You cannot stanch a heavy hemorrhage by sticking on a few Band-Aids. The City Council must aggressively attack all fiscal folly, not just campaign finance reform.
The intent of original monetary no-no's was burning-bush clear: no "outside" money. Legalese obfuscation doused that fiery bush. This was clarified in Alan Edward's enlightening piece on campaign finance reform (Deseret News, March 20). More than reform, Salt Lake City needs a total transfusion of truth. Now.Mayor Corradini's draft permits individuals to contribute $1,000 to council candidates, but $5,000 to would-be mayors, that's 5 to 1. Her draft limits campaign expenses for council members to $10,000 but mayoral expenses to a whopping $260,000. That's 26 to 1, $29,000 more than the $231,000 bailout, which triggered two separate investigations of her own conduct.
For the first time in recent history, this City Council has at least slightly cracked the mayoral monolith.

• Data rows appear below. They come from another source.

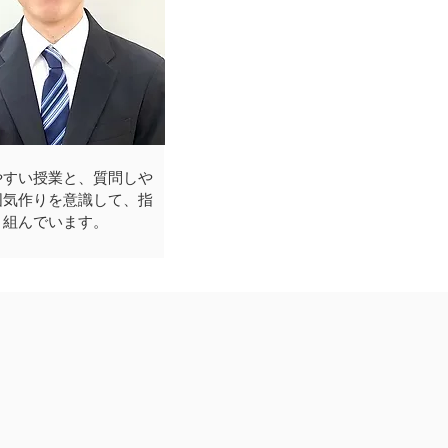
やすい授業と、質問しや
囲気作りを意識して、指
り組んでいます。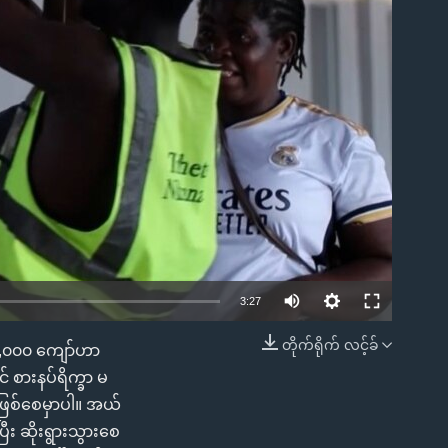
ble
3:27
တိုက်ရိုက် လင့်ခ်
၁၉,၀၀၀ ကျော်ဟာ
EMBED
 စားနပ်ရိက္ခာ မ
 ဖြစ်စေမှာပါ။ အယ်
ြီး ဆိုးရွားသွားစေ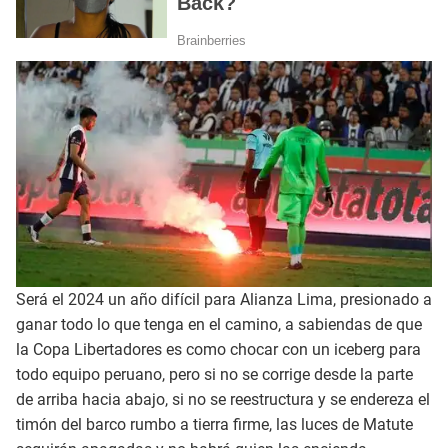
Será el 2024 un año difícil para Alianza Lima, presionado a
ganar todo lo que tenga en el camino, a sabiendas de que
la Copa Libertadores es como chocar con un iceberg para
todo equipo peruano, pero si no se corrige desde la parte
de arriba hacia abajo, si no se reestructura y se endereza el
timón del barco rumbo a tierra firme, las luces de Matute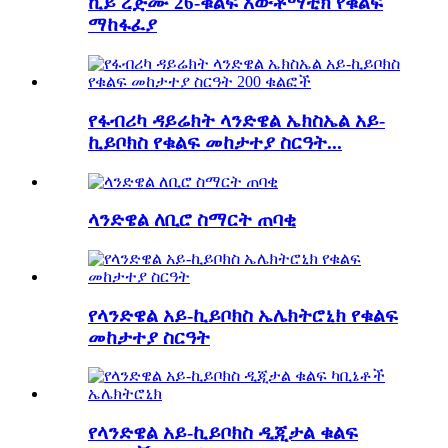
ኪይ ረጅሙ 26-ቁልፍ አውቶማቲክ የቁልፍ
ማከፋፈያ
የፋብሪካ ዳይሬክት ላንድዌል ኤክስኤል አይ-
ኪይቦክስ የቁልፍ መከታተያ ስርዓት...
ላንድዌል ለቢሮ ስማርት ጠባቂ
የላንድዌል አይ-ኪይቦክስ ኤሌክትሮኒክ የቁልፍ
መከታተያ ስርዓት
የላንድዌል አይ-ኪይቦክስ ዲጂታል ቁልፍ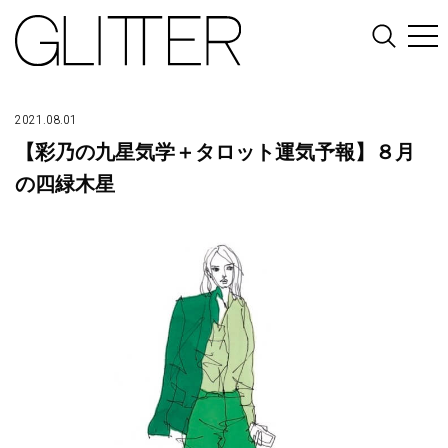
2021.08.01
【彩乃の九星気学＋タロット運気予報】８月
の四緑木星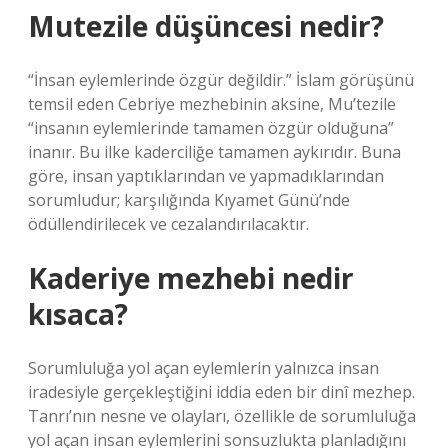
Mutezile düşüncesi nedir?
“İnsan eylemlerinde özgür değildir.” İslam görüşünü
temsil eden Cebriye mezhebinin aksine, Mu’tezile
“insanın eylemlerinde tamamen özgür olduğuna”
inanır. Bu ilke kaderciliğe tamamen aykırıdır. Buna
göre, insan yaptıklarından ve yapmadıklarından
sorumludur; karşılığında Kıyamet Günü’nde
ödüllendirilecek ve cezalandırılacaktır.
Kaderiye mezhebi nedir
kısaca?
Sorumluluğa yol açan eylemlerin yalnızca insan
iradesiyle gerçekleştiğini iddia eden bir dinî mezhep.
Tanrı’nın nesne ve olayları, özellikle de sorumluluğa
yol açan insan eylemlerini sonsuzlukta planladığını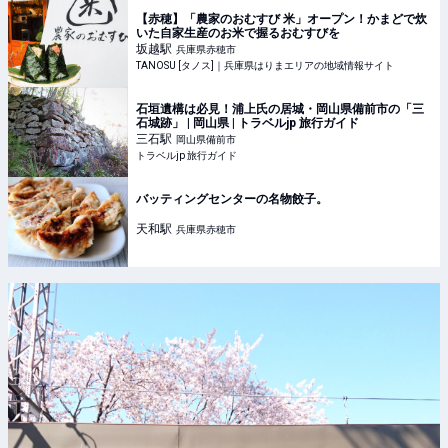
【赤穂】「農家のおむすび 米」オープン！かまどで炊
いた自家生産のお米で握るおむすびを
坂越
駅
兵庫県赤穂市
TANOSU [タノス]｜兵庫県はりまエリアの地域情報サイト
石垣遺構は必見！浦上氏の居城・岡山県備前市の「三
石城跡」 | 岡山県 | トラベルjp 旅行ガイド
三石
駅
岡山県備前市
トラベルjp 旅行ガイド
バッティングセンターの名物餃子。
天和
駅
兵庫県赤穂市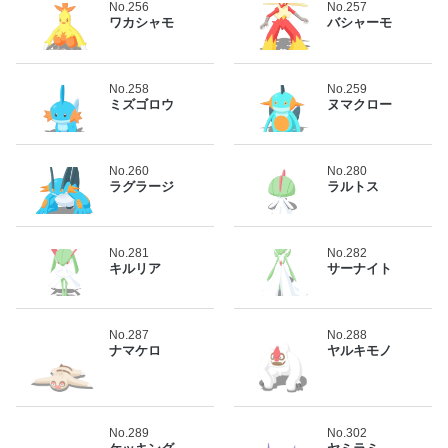
No.256
No.257
ワカシャモ
バシャーモ
No.258
No.259
ミズゴロウ
ヌマクロー
No.260
No.280
ラグラージ
ラルトス
No.281
No.282
キルリア
サーナイト
No.287
No.288
ナマケロ
ヤルキモノ
No.289
No.302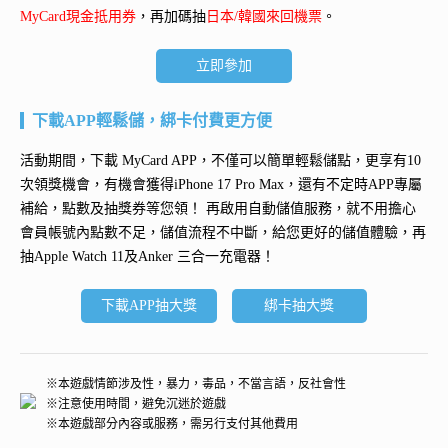
MyCard現金抵用券
，再加碼抽
日本/韓國來回機票
。
立即參加
下載APP輕鬆儲，綁卡付費更方便
活動期間，下載 MyCard APP，不僅可以簡單輕鬆儲點，更享有10
次領獎機會，有機會獲得
iPhone 17 Pro Max
，還有不定時APP專屬
補給，點數及抽獎券等您領！ 再
啟用自動儲值服務
，就不用擔心
會員帳號內點數不足，儲值流程不中斷，給您更好的儲值體驗，再
抽
Apple Watch 11及Anker 三合一充電器
！
下載APP抽大獎
綁卡抽大獎
※本遊戲情節涉及性，暴力，毒品，不當言語，反社會性
※注意使用時間，避免沉迷於遊戲
※本遊戲部分內容或服務，需另行支付其他費用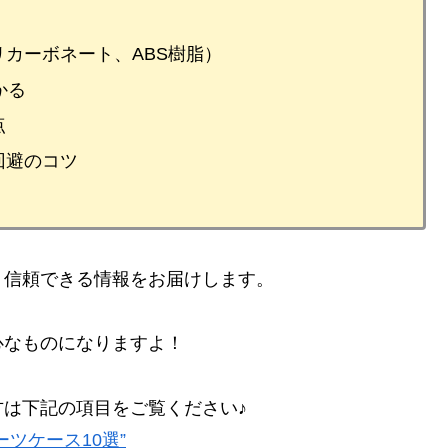
カーボネート、ABS樹脂）
かる
点
回避のコツ
、信頼できる情報をお届けします。
心なものになりますよ！
は下記の項目をご覧ください♪
ツケース10選”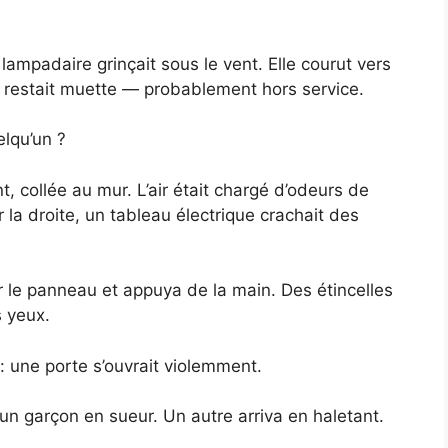
ampadaire grinçait sous le vent. Elle courut vers
ie restait muette — probablement hors service.
elqu’un ?
 collée au mur. L’air était chargé d’odeurs de
 la droite, un tableau électrique crachait des
 le panneau et appuya de la main. Des étincelles
s yeux.
 : une porte s’ouvrait violemment.
n garçon en sueur. Un autre arriva en haletant.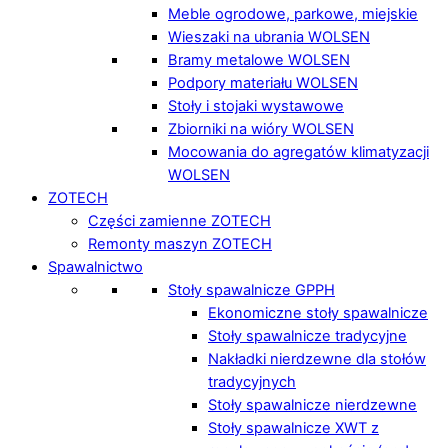
Meble ogrodowe, parkowe, miejskie
Wieszaki na ubrania WOLSEN
Bramy metalowe WOLSEN
Podpory materiału WOLSEN
Stoły i stojaki wystawowe
Zbiorniki na wióry WOLSEN
Mocowania do agregatów klimatyzacji
WOLSEN
ZOTECH
Części zamienne ZOTECH
Remonty maszyn ZOTECH
Spawalnictwo
Stoły spawalnicze GPPH
Ekonomiczne stoły spawalnicze
Stoły spawalnicze tradycyjne
Nakładki nierdzewne dla stołów
tradycyjnych
Stoły spawalnicze nierdzewne
Stoły spawalnicze XWT z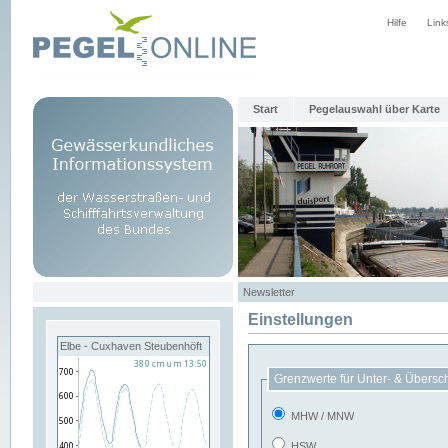
Hilfe
Link
Start
Pegelauswahl über Karte
Newsletter
Einstellungen
Elbe - Cuxhaven Steubenhöft
Grenzwerte für Unter- & Übersc
MHW / MNW
HSW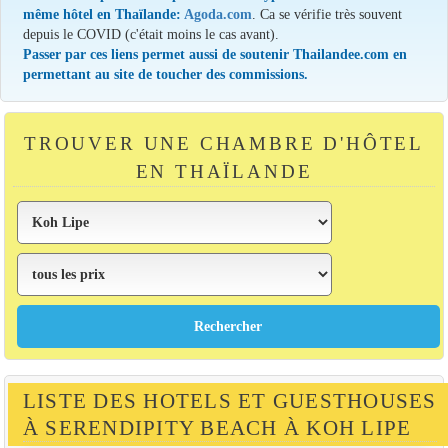
même hôtel en Thaïlande:
Agoda.com
. Ca se vérifie très souvent
depuis le COVID (c'était moins le cas avant).
Passer par ces liens permet aussi de soutenir Thailandee.com en
permettant au site de toucher des commissions.
TROUVER UNE CHAMBRE D'HÔTEL
EN THAÏLANDE
LISTE DES HOTELS ET GUESTHOUSES
À SERENDIPITY BEACH À KOH LIPE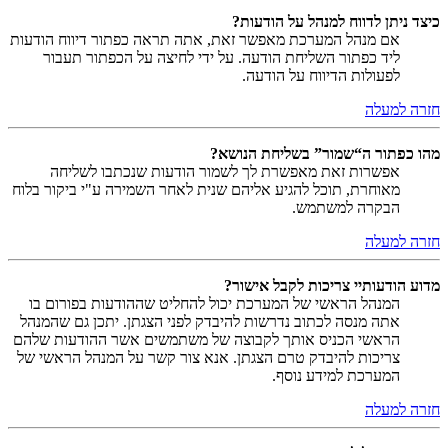
כיצד ניתן לדווח למנהל על הודעות?
אם מנהל המערכת מאפשר זאת, אתה תראה כפתור דיווח הודעות
ליד כפתור השליחת הודעה. על ידי לחיצה על הכפתור תעבור
לפעולות הדיווח על הודעה.
חזרה למעלה
מהו כפתור ה“שמור” בשליחת הנושא?
אפשרות זאת מאפשרת לך לשמור הודעות שנכתבו לשליחה
מאוחרת, תוכל להגיע אליהם שנית לאחר השמירה ע"י ביקור בלוח
הבקרה למשתמש.
חזרה למעלה
מדוע הודעותיי צריכות לקבל אישור?
המנהל הראשי של המערכת יכול להחליט שההודעות בפורום בו
אתה מנסה לכתוב נדרשות להיבדק לפני הצגתן. יתכן גם שהמנהל
הראשי הכניס אותך לקבוצה של משתמשים אשר ההודעות שלהם
צריכות להיבדק טרם הצגתן. אנא צור קשר על המנהל הראשי של
המערכת למידע נוסף.
חזרה למעלה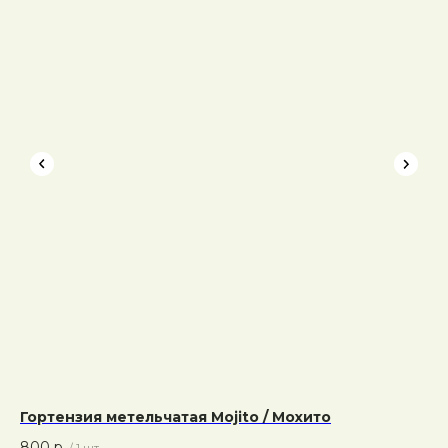
Гортензия метельчатая Mojito / Мохито
800
р.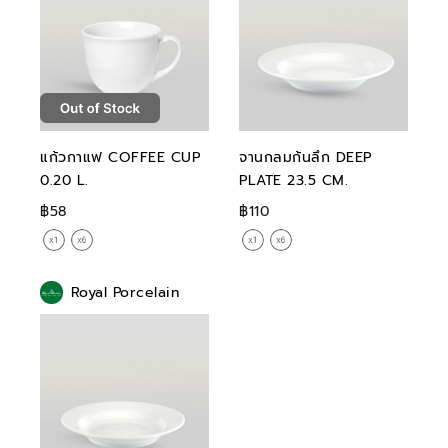
แก้วกาแฟ COFFEE CUP
จานกลมก้นลึก DEEP
0.20 L.
PLATE 23.5 CM.
฿58
฿110
Royal Porcelain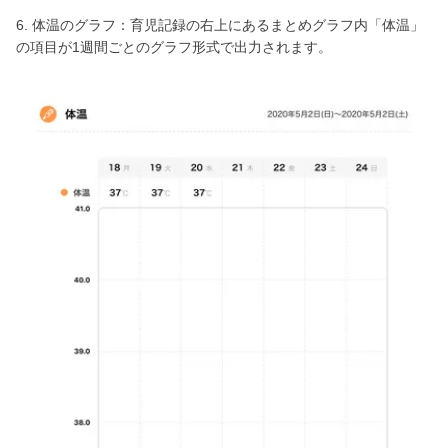
6. 体温のグラフ：育児記録の右上にあるまとめグラフ内「体温」
の項目が1週間ごとのグラフ形式で出力されます。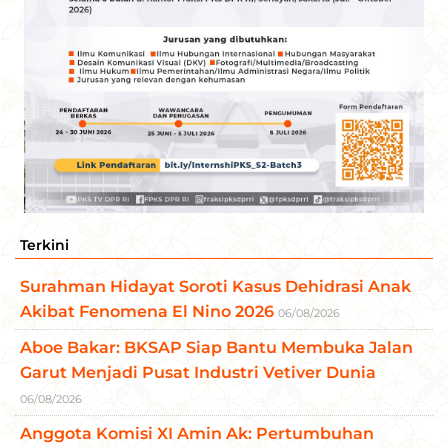
Terkini
Surahman Hidayat Soroti Kasus Dehidrasi Anak
Akibat Fenomena El Nino 2026
06/08/2026
Aboe Bakar: BKSAP Siap Bantu Membuka Jalan
Garut Menjadi Pusat Industri Vetiver Dunia
06/08/2026
Anggota Komisi XI Amin Ak: Pertumbuhan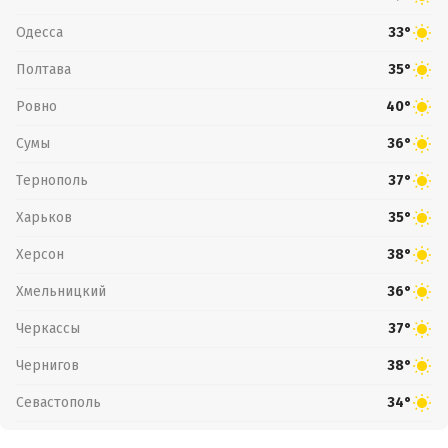
Одесса
33°
Полтава
35°
Ровно
40°
Сумы
36°
Тернополь
37°
Харьков
35°
Херсон
38°
Хмельницкий
36°
Черкассы
37°
Чернигов
38°
Севастополь
34°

They now need to abandon Band-Aids and write a binding regulation that says: "City officials know the salary they will receive for serving. After election, they must not accept personal gifts, in any amount, and shall make such acceptance, under any guise, punishable by immediate mandatory resignation or ouster. They may legally accept any money only from the political party of their respective choices, within legally accepted limits imposed upon the parties, and further limited to a maximum of two consecutive terms in office.
Such financial assistance recognizes that the myth of Salt Lake City's nonpartisan election tradition has long since outlived its usefulness and, indeed, has become a hindrance to public service and to wise and proper governance."
Such an ordinance would restore sensible government to our once proud city. And a mere handful of Band-Aids, it ain't.